-- Data --

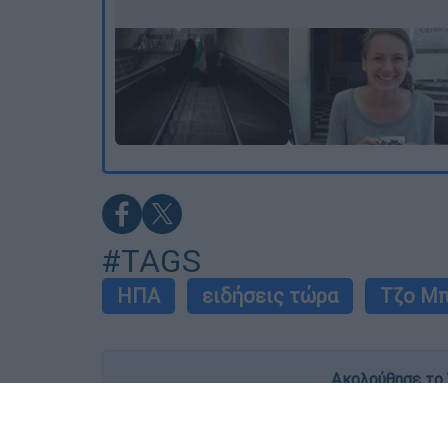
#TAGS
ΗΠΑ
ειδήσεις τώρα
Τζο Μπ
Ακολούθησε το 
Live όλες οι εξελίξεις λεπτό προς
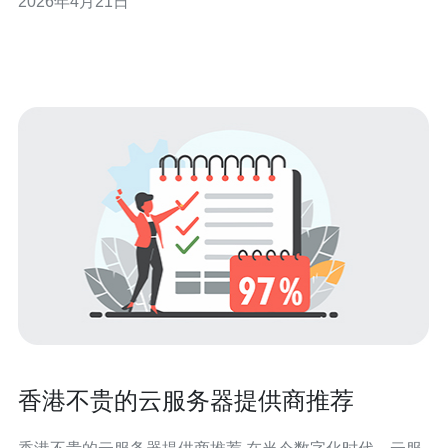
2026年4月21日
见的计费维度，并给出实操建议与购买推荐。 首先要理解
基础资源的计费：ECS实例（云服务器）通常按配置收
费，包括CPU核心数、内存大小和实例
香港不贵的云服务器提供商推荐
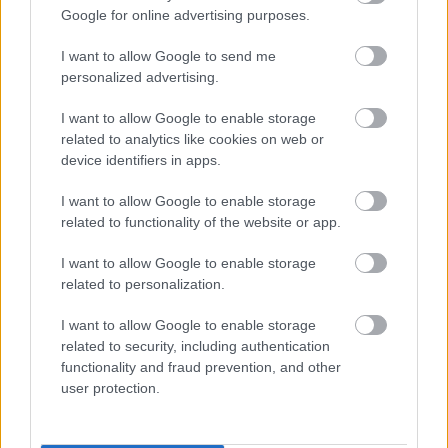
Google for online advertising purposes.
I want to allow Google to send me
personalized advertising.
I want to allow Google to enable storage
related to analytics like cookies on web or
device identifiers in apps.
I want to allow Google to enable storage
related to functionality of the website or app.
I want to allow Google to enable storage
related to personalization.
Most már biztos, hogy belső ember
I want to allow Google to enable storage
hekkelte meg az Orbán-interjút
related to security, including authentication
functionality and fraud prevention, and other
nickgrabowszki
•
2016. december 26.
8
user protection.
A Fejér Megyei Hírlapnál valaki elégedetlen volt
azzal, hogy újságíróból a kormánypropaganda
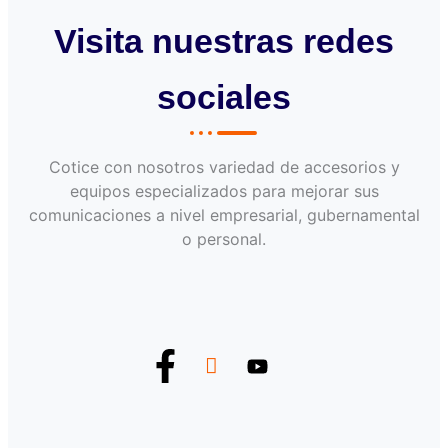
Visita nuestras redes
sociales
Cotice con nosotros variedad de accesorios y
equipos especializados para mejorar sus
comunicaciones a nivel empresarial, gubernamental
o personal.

---

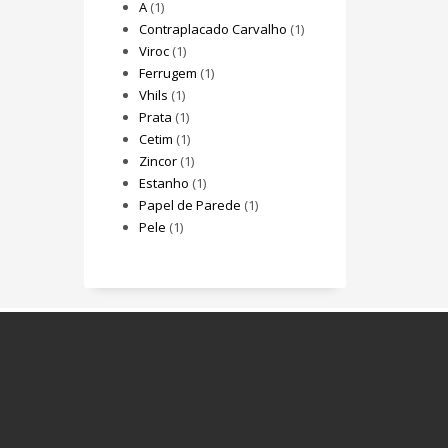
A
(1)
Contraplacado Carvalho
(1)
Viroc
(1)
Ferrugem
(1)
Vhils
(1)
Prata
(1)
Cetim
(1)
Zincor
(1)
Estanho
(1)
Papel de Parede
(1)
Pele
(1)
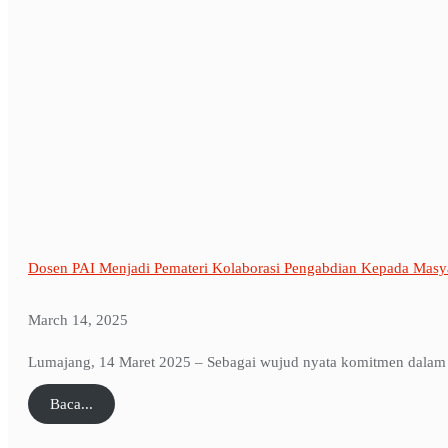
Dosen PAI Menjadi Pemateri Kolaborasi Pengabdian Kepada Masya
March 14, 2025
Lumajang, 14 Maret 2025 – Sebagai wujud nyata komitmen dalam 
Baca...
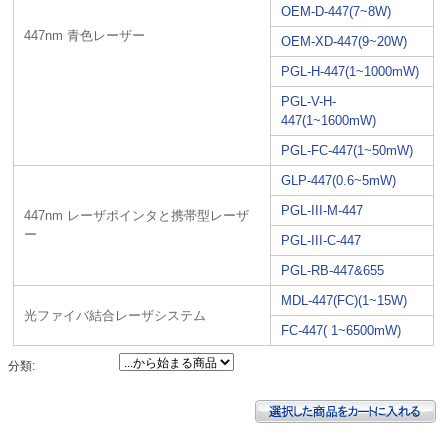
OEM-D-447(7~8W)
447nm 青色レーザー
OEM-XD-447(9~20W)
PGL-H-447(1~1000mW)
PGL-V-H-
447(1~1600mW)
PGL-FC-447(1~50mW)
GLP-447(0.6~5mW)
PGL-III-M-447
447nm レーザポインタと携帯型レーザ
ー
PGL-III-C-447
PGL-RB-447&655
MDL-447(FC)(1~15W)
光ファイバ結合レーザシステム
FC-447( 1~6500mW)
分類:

-- Work instruction --
Find every line of the data that includes the string "functionality". Copy each of those lines.

-- Worked solution --
related to functionality of the website or app.
functionality and fraud prevention, and other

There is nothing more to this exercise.